Tenia auditions , wearing purple glitter eye-shadow. She should be disqualified, just for that. She sings "Rainy Days And Mondays," and has a pleasant, if unremarkable, voice. Randy and Simon are both on the fence about her. They think she's good, but aren't sure if she's American Idol good. But she's showing us her torso and everything! Rather than taking responsibility or promising to do better or anything like that, Tenia blames it on sleeping "under the air conditioner," whatever the hell that means. This triggers a montage of excuses from various crappy contestants -- one girl claims she just got out of the hospital from having mono, sun poisoning, strep throat, and an ear infection. So she went scuba diving, made out with her sick, infected boyfriend, then fell asleep on the beach -- is that what happened? When we come back to Tenia, the judges decide that she's good enough to go on. Tenia and Alexandra celebrate in the hallway, Best Friends Forever Or Until One Of Them Starts Outshining The Other Causing The First One To Get Jealous And Start Saying Catty Things About Her To The Other Contestants.

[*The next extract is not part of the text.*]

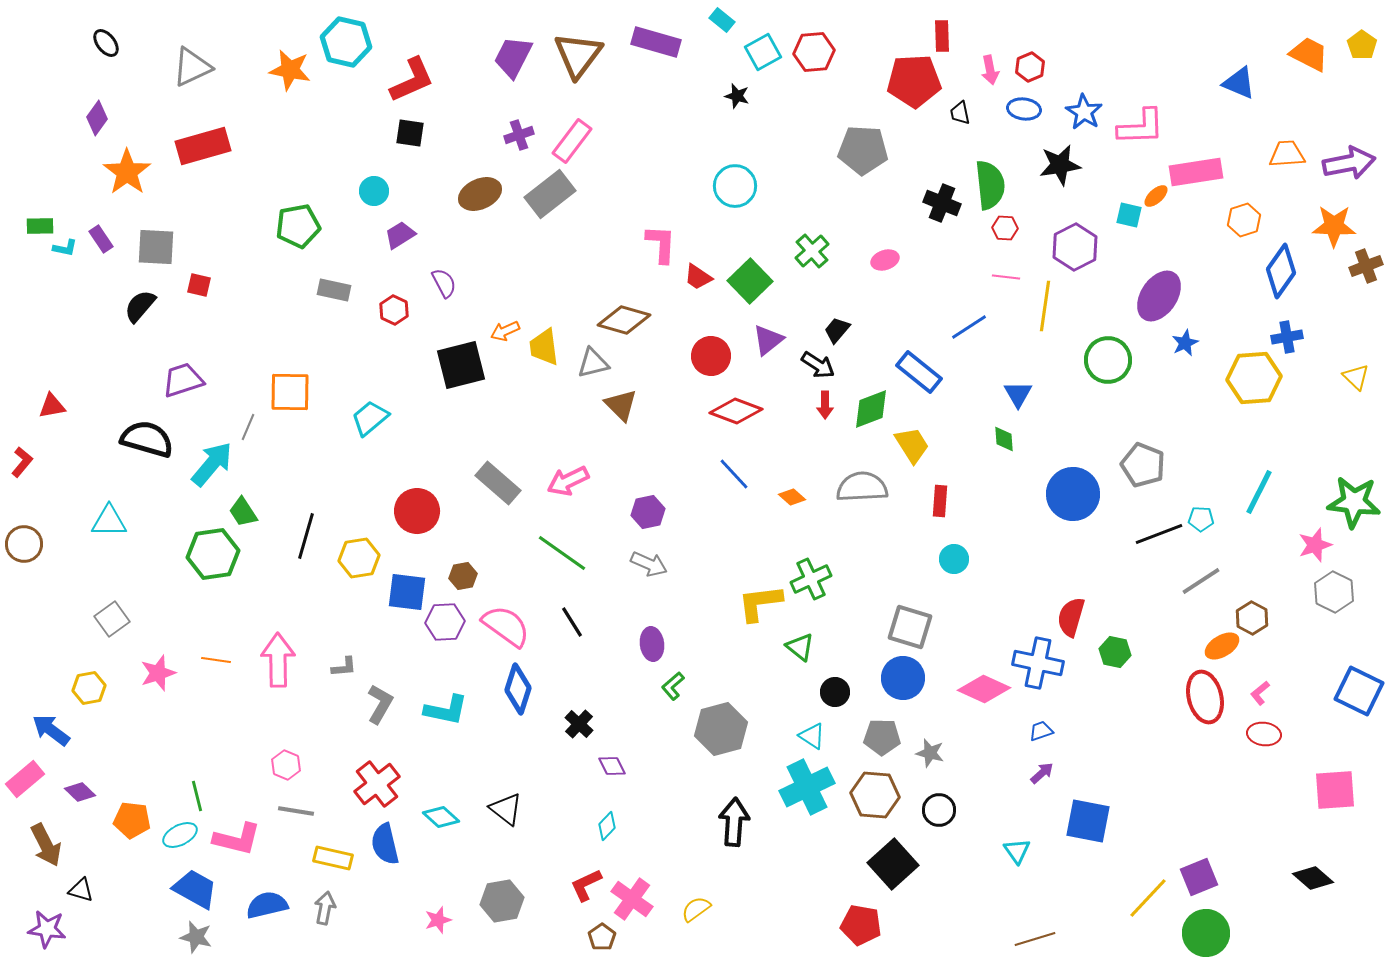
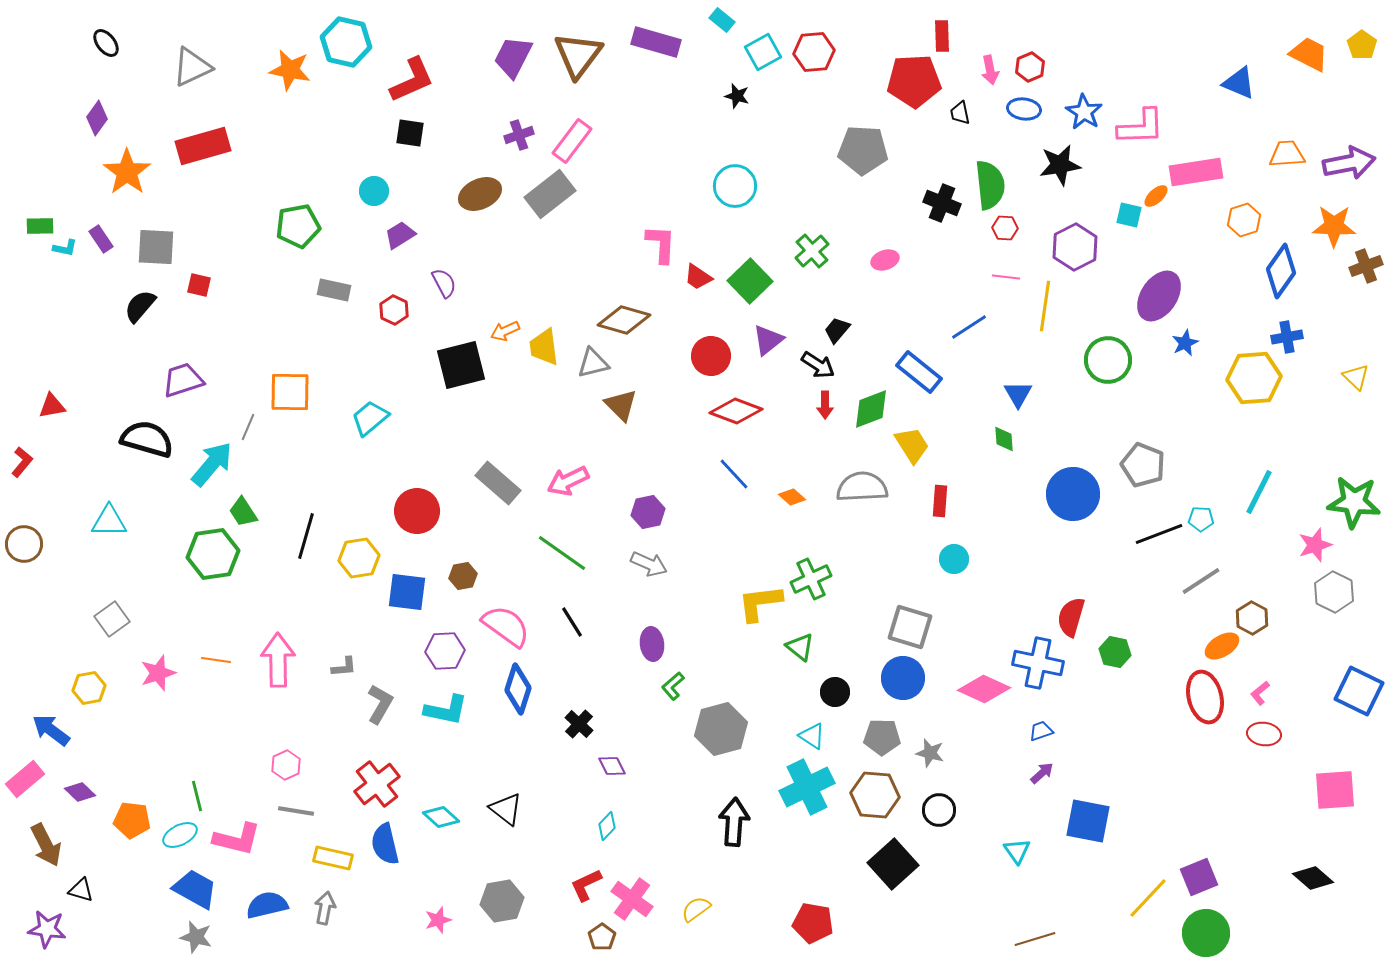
purple hexagon at (445, 622): moved 29 px down
pink hexagon at (286, 765): rotated 12 degrees clockwise
red pentagon at (861, 925): moved 48 px left, 2 px up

We see Anjela and her mother trudging off as Black and Decker declare the first round of auditions over. Six were selected from Miami. We cut to Black and Decker standing outside somewhere, talking about the talent and such. Eventually, a voice off-screen orders the two of them to "get in the car." He actually calls one of them "Nancy." Heh. Oh, the two tools have "been arrested," apparently for "exposing themselves" at what they thought was a "nude beach." Okay, morons, if you're going to inflict these idiotic interludes on us, can you at least make sure that when you pretend that people are arrested for being naked on a public beach they are: one, naked (although I shudder at the thought); and two, somewhere that looks like a public beach, not standing under a freeway overpass? Idiots.
: The contestants are weeded down to the final thirty. Who will it be? Oh right -- we already know.